** Record excerpts follows **
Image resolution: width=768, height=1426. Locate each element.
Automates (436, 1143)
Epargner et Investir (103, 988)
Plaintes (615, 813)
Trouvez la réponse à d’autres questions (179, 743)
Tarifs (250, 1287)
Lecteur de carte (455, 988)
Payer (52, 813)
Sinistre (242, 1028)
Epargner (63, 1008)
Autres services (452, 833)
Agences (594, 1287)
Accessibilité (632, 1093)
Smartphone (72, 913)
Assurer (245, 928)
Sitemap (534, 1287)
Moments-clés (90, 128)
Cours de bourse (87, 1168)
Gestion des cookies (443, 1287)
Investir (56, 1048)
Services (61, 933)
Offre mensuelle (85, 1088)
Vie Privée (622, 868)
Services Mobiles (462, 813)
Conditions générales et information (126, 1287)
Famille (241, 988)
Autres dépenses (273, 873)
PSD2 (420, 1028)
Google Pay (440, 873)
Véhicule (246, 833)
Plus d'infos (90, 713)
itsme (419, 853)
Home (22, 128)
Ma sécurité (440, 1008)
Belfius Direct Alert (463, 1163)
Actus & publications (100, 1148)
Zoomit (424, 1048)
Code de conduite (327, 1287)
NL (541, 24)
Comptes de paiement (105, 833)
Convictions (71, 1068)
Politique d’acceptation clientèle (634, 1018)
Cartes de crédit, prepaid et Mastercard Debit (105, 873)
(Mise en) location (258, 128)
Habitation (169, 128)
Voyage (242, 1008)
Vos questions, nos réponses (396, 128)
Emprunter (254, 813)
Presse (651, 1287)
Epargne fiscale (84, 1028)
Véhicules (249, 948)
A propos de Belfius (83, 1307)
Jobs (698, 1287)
** End of Record excerpts **
** Record excerpts follows **
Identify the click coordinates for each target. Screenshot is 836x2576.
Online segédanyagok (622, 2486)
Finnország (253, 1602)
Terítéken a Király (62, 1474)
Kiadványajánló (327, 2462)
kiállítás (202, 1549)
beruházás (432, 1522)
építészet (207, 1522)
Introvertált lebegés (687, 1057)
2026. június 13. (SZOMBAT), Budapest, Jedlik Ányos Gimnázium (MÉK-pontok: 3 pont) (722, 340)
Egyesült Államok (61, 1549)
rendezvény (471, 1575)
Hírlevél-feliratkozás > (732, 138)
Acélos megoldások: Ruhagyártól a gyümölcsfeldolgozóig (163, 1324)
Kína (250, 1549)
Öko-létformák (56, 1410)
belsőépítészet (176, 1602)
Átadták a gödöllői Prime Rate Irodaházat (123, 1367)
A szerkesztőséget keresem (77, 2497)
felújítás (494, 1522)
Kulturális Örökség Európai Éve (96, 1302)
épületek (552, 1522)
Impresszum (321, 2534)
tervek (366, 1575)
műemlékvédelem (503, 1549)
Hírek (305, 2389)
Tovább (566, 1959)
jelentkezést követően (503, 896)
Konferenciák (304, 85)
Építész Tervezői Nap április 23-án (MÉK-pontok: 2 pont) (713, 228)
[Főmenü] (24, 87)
** End of Record excerpts **
** Record excerpts follows **
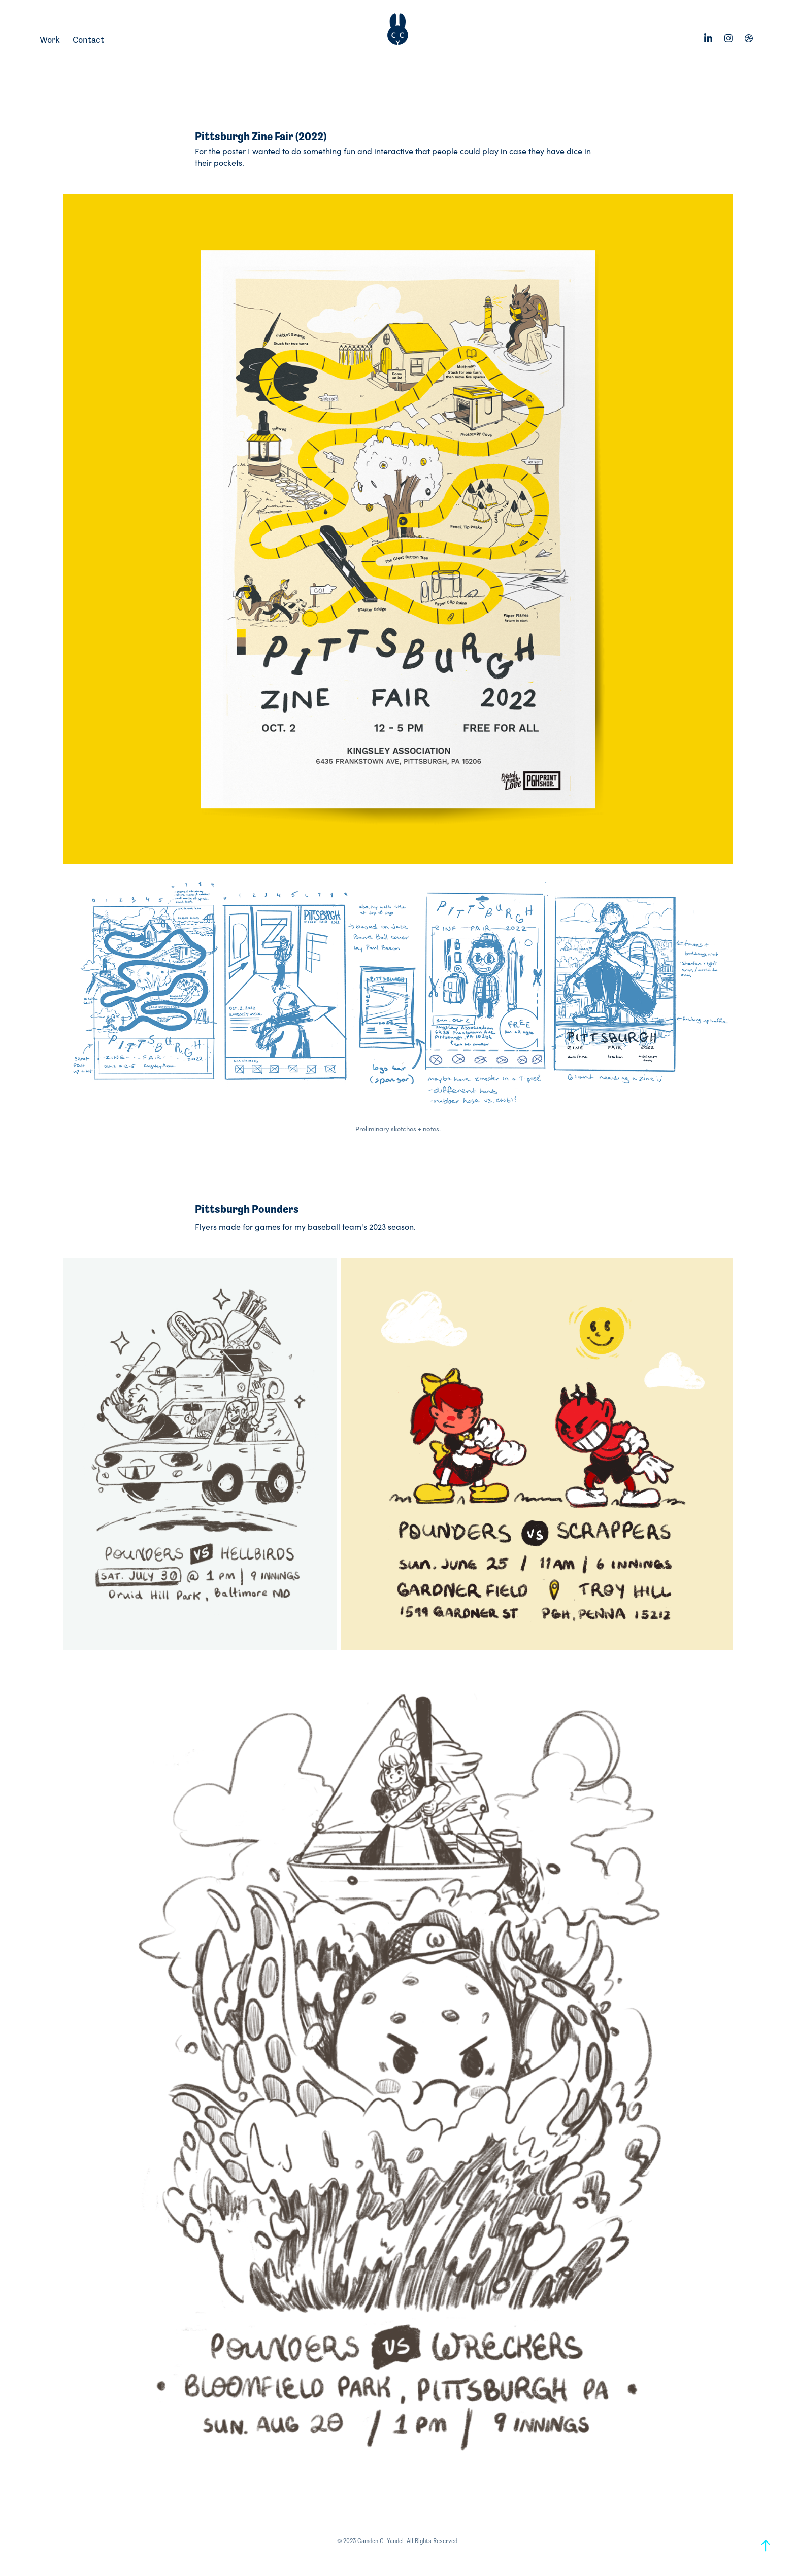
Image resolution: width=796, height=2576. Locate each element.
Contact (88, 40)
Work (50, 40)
** End of Record excerpts **
— Problem to work on —
Look back at the entries above and repeat, unchanged, every line from the line holding "Acélos megoldások: Ruhagyártól" through the line holding "[Főmenü] (24, 87)".

— Written reply —
Acélos megoldások: Ruhagyártól a gyümölcsfeldolgozóig (163, 1324)
Kína (250, 1549)
Öko-létformák (56, 1410)
belsőépítészet (176, 1602)
Átadták a gödöllői Prime Rate Irodaházat (123, 1367)
A szerkesztőséget keresem (77, 2497)
felújítás (494, 1522)
Kulturális Örökség Európai Éve (96, 1302)
épületek (552, 1522)
Impresszum (321, 2534)
tervek (366, 1575)
műemlékvédelem (503, 1549)
Hírek (305, 2389)
Tovább (566, 1959)
jelentkezést követően (503, 896)
Konferenciák (304, 85)
Építész Tervezői Nap április 23-án (MÉK-pontok: 2 pont) (713, 228)
[Főmenü] (24, 87)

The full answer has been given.